Filter the entries down to the lines containing "Kalady", and copy those lines.

(Transcribed page contents)
++++++++

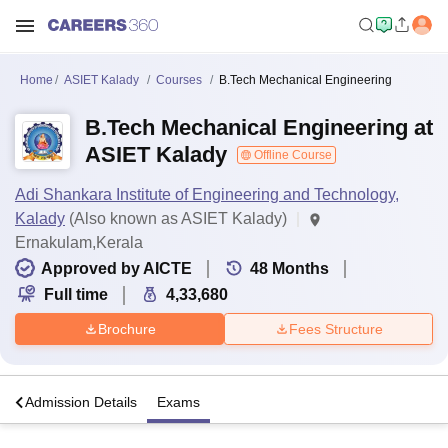
Home
ASIET Kalady
Courses
B.Tech Mechanical Engineering
B.Tech Mechanical Engineering at
ASIET Kalady
Offline Course
Adi Shankara Institute of Engineering and Technology,
Kalady
(Also known as ASIET Kalady)
Ernakulam,Kerala
Approved by AICTE
48
Months
Full time
4,33,680
Brochure
Fees Structure
a
Admission Details
Exams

++++++++

→ **RESULT OF THIS EXERCISE**:
ASIET Kalady
ASIET Kalady
Kalady
(Also known as ASIET Kalady)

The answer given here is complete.